今回も問題なく進んで、交代の時間がやって来た。
「あっ、さっきの」
「もう一回来てみたよ。……大丈夫かな」
出てきたのは、さっきも来てくれてた、レシーバーくんだ。
「あー! がんばれー!」
姿に気づいたスターマインくんが手を振っている。
「スターマインくんがさみしがってたからー! がんばれー!」
その後ろから、ボクサーくんが言ってる。
「えっなにそれっ」
「レシーバーくんがいなくてさみしいから、あんな話してたんじゃないの?」
「そりゃさみしいけど、それとこれとは違うの!」
「まあまあ、今は騒がないでおこうよ……」
鶴くんが仲裁して、ステージのレシーバーくんに目線を戻す。
「今度は大丈夫そう」
「よかった、なら頼んだぞ!」
ステージで交代の段取りを終えたレシーバーくんとライトくんは言葉を交わすと、ライトくんが袖の方へ走っていった。
レシーバーくんは、今度はちゃんと振りを完璧にやって見せた。そしてそのまま、曲の最後までいった。
「ということで、レシーバーくんです」
客席に降りてきてもらって、恒例の紹介をした。
「待ったよー」
「やっと来れたよー」
早速スターマインくんとレシーバーくんが仲良さそうにしていて、ボクサーくんは皆に紛れて見守っている。

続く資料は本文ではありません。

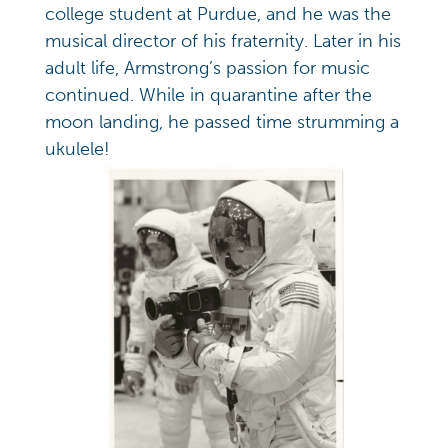
college student at Purdue, and he was the
musical director of his fraternity. Later in his
adult life, Armstrong’s passion for music
continued. While in quarantine after the
moon landing, he passed time strumming a
ukulele!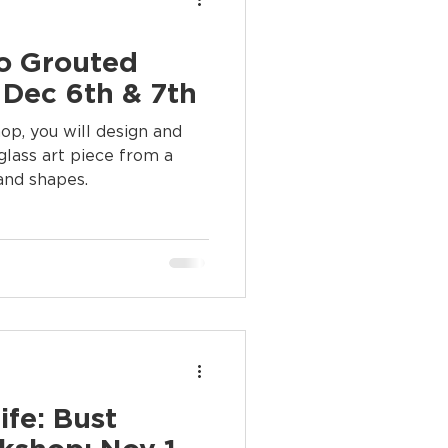
to Grouted
 Dec 6th & 7th
glass art piece from a
 and shapes.
ife: Bust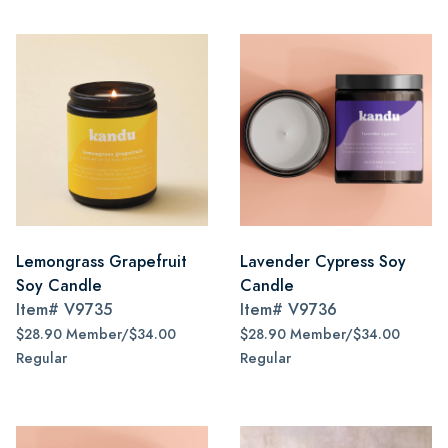
Lemongrass Grapefruit
Lavender Cypress Soy
Soy Candle
Candle
Item#
V9735
Item#
V9736
$28.90 Member/$34.00
$28.90 Member/$34.00
Regular
Regular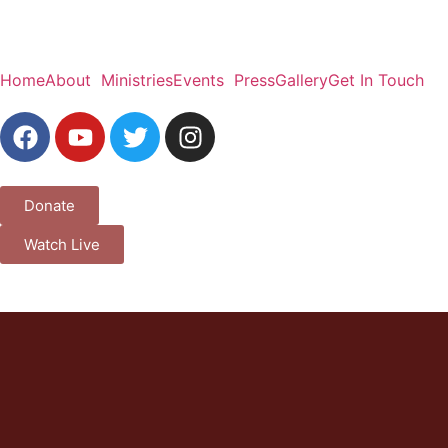
Home
About
Ministries
Events
Press
Gallery
Get In Touch
Donate
Watch Live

「レシーバーが来たから思い出した。ボクサーくん! せめてこっちにいる間は、ゲームしたりして一緒に遊ぶんだからね!」
スターマインくんが紛れていたはずのボクサーくんに言った。
「えー、レシーバーくん来たのに?」
「一緒に遊ぶぐらい、いいじゃん、ねぇ?」
「僕はいいよ」
レシーバーくんも一緒に遊ぶのは歓迎みたいで、多分、部屋に帰ったあとは遊んだりするんじゃないかな……。

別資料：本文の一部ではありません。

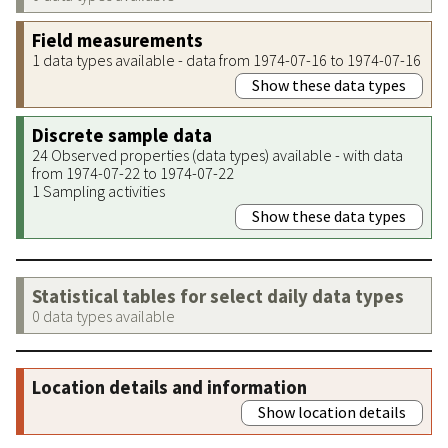
Field measurements
1 data types available - data from 1974-07-16 to 1974-07-16
Show these data types
Discrete sample data
24 Observed properties (data types) available - with data
from 1974-07-22 to 1974-07-22
1 Sampling activities
Show these data types
Statistical tables for select daily data types
0 data types available
Location details and information
Show location details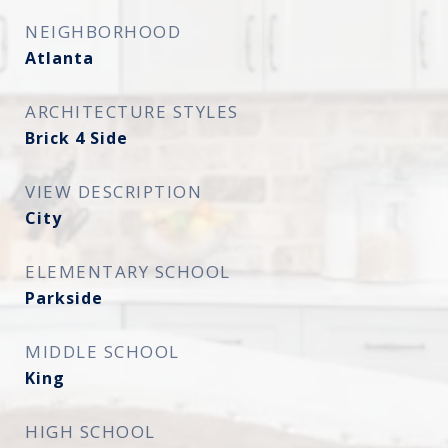
NEIGHBORHOOD
Atlanta
ARCHITECTURE STYLES
Brick 4 Side
VIEW DESCRIPTION
City
ELEMENTARY SCHOOL
Parkside
MIDDLE SCHOOL
King
HIGH SCHOOL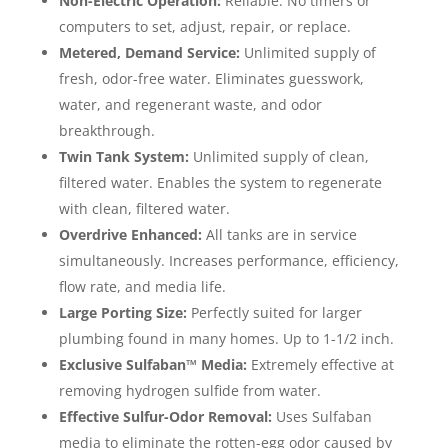
Non-Electric Operation:
Reliable. No timers or
computers to set, adjust, repair, or replace.
Metered, Demand Service:
Unlimited supply of
fresh, odor-free water. Eliminates guesswork,
water, and regenerant waste, and odor
breakthrough.
Twin Tank System:
Unlimited supply of clean,
filtered water. Enables the system to regenerate
with clean, filtered water.
Overdrive Enhanced:
All tanks are in service
simultaneously. Increases performance, efficiency,
flow rate, and media life.
Large Porting Size:
Perfectly suited for larger
plumbing found in many homes. Up to 1-1/2 inch.
Exclusive Sulfaban™ Media:
Extremely effective at
removing hydrogen sulfide from water.
Effective Sulfur-Odor Removal:
Uses Sulfaban
media to eliminate the rotten-egg odor caused by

「ああ、レシーバーくん。僕も思い出したことがあって」
「え、オリジナルさん?」
レシーバーくんがこっちに振り返った。僕も待ってたんだよねー。
「トランスミッターちゃんがね、もうずーっとレシーバーくんのこと待ってたから、会ってあげてね」
「……そうなんだ……」
レシーバーくんは、なにか嫌な予感がしているっぽい顔で言った。
「まだ僕以外、僕達がいない間から言ってたから、相当待ちくたびれてると思う」
「そ、そんな前から!? うわあ……」
「たぶん、今頃はリンのオリジナルとかが「ニートまだ?」を聞きすぎて頭痛めてるよ」
「そんなに迷惑かけてるの!? あーもう……っていうかニートじゃないし……」
レシーバーくんは頭を手で押さえた。するとそのあとに、レシーバーくんのヘッドホンあたりから、なにか音が漏れだしてきた。
「ねえレシーバー! 来たの? 来たんだよね! 聞いてる? ねえっ! ニート!」
……音漏れの癖にはっきり聞こえすぎて、僕達は皆で苦笑いしてしまった。